TASK DESCRIPTION: Return every line from the one with "entre em contato" through the one with "Classifique nosso post", inclusive, exactly as it appears below.

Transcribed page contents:
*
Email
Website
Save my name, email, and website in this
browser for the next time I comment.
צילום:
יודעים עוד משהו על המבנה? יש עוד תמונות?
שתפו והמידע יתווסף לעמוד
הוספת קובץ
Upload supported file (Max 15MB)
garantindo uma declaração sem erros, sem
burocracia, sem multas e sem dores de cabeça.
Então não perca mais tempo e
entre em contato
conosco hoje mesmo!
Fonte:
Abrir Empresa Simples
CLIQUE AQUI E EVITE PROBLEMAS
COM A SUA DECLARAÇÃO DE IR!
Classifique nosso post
---
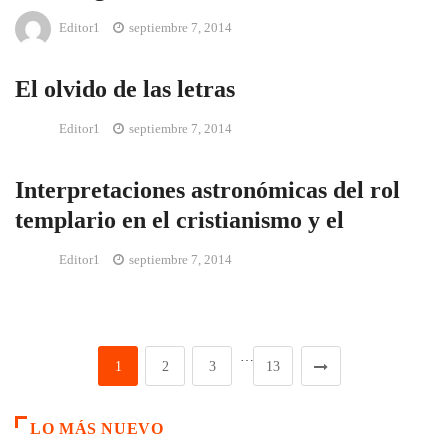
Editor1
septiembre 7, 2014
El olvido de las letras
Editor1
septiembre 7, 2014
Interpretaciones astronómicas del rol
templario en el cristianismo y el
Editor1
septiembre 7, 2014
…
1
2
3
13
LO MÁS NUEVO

PROBLEM SOLUTION:
entre em contato
conosco hoje mesmo!
Fonte:
Abrir Empresa Simples
CLIQUE AQUI E EVITE PROBLEMAS
COM A SUA DECLARAÇÃO DE IR!
Classifique nosso post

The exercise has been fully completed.